To track the health of bridges, engineers tune in to natural vibrations known as modal frequencies. This can change over time to reveal changes in structural integrity. This can be achieved by sensors such as accelerometers placed on the bridge. wireless sensor system We can provide a cheaper way autonomous drone You can streamline these types of operations.

The authors of the new study instead sought to take advantage of existing sensor systems found in everyday smartphones. The team created his Android-based app specifically to collect smartphone accelerometer data on modal frequencies from vehicles passing over the bridge. The idea was to put them to work and see how well the data matched that collected by a traditional set of bridge monitoring sensors.

This was tested on the Golden Gate Bridge, where the researchers drove over the bridge 102 times with the app running, and did the same with Uber drivers 72 times. We compared modal frequency data from a set of 240 conventional sensors installed for a period of months. The team found that the phone’s data closely mirrored the data collected by traditional sensors. This shows a close match with his 10 different low-frequency vibrations that the engineer examines in these instances.
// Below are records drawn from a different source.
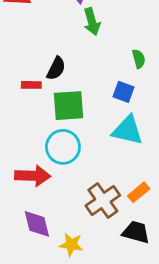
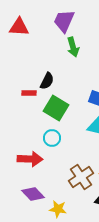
green square: (68, 106) -> (56, 108), turned 35
cyan circle: (63, 147) -> (52, 138), size x0.7
purple diamond: (37, 224) -> (33, 194), turned -30

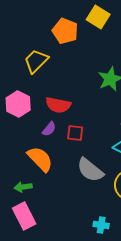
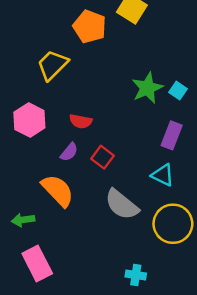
red semicircle: (58, 105) -> (81, 121), size x0.7
red square: (75, 133) -> (102, 157), turned 30
green arrow: (23, 187) -> (23, 220), moved

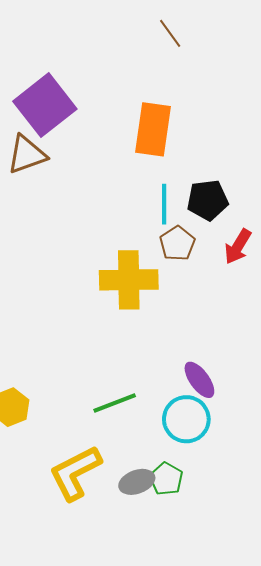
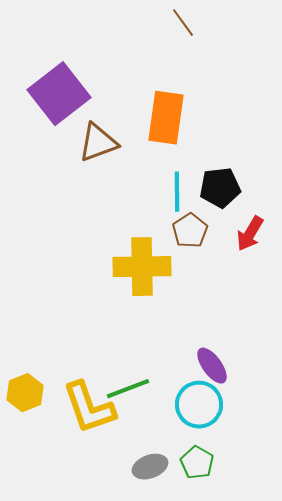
brown triangle: (27, 155) -> (98, 143), moved
yellow L-shape: (75, 473) -> (89, 408), moved, turned -82
green pentagon: (166, 479) -> (197, 463), moved

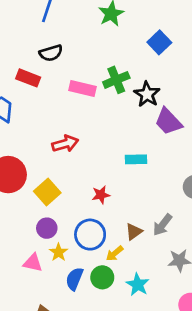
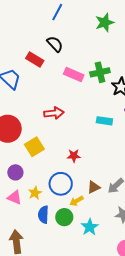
black semicircle: (51, 53) -> (55, 44), turned -126
cyan rectangle: (136, 159) -> (104, 121), moved
purple circle: (47, 228) -> (15, 172), moved
blue semicircle: (74, 279) -> (43, 215), turned -30

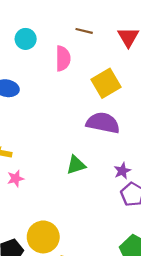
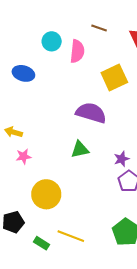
cyan circle: (26, 39) -> (52, 41), moved
purple semicircle: (103, 123) -> (91, 113), moved
yellow circle: (43, 237) -> (46, 194), moved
In five cases there was no difference at all.

“We were able to show that many of these frequencies corresponded very precisely to the main modal frequencies of the bridge,” said study author Paolo Santi, principal investigator in MIT’s Senseable City Lab. said Mr.

The Golden Gate Bridge is a suspension bridge, making up only 1% of all bridges in the United States. To extend these findings and see how this technology could be applied to smaller concrete span bridges, which account for about 41%, the team turned to this type of bridge in Ciampino, Italy. rice field.
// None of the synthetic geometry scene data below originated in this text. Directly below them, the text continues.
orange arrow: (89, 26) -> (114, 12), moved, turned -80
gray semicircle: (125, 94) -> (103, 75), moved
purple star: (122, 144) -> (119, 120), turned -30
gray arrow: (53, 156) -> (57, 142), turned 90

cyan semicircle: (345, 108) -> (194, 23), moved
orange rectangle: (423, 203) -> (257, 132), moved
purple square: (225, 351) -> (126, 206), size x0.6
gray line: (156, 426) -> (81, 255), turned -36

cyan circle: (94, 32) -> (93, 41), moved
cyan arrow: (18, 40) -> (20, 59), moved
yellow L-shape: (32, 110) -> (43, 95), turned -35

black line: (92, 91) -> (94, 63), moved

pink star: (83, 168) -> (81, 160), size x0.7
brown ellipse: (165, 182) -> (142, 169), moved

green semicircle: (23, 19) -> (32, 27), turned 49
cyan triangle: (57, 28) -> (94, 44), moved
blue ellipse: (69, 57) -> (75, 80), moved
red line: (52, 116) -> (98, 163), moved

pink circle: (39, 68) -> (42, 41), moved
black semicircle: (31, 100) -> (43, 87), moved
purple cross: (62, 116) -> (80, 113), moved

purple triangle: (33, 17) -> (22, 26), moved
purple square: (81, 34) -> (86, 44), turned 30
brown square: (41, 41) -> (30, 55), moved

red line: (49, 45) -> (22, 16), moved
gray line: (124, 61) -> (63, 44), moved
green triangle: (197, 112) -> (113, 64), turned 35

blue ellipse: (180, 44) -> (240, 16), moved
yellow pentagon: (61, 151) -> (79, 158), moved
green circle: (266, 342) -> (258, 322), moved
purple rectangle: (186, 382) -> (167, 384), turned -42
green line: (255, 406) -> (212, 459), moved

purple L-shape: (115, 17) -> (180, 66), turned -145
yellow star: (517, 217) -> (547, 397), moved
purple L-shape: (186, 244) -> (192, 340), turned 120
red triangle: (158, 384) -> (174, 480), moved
In this part of the study, we drove the bridge 280 times with the smartphone app and compared it with data from six sensors attached to the bridge for seven months. The researcher found divergence in the data for specific mode frequencies of up to 2.3%, an improvement over his 5.5% observed divergence in the small data, so he was enthusiastic about that possibility. is. This suggests that further augmenting the data through more trips could further improve the accuracy of the technology.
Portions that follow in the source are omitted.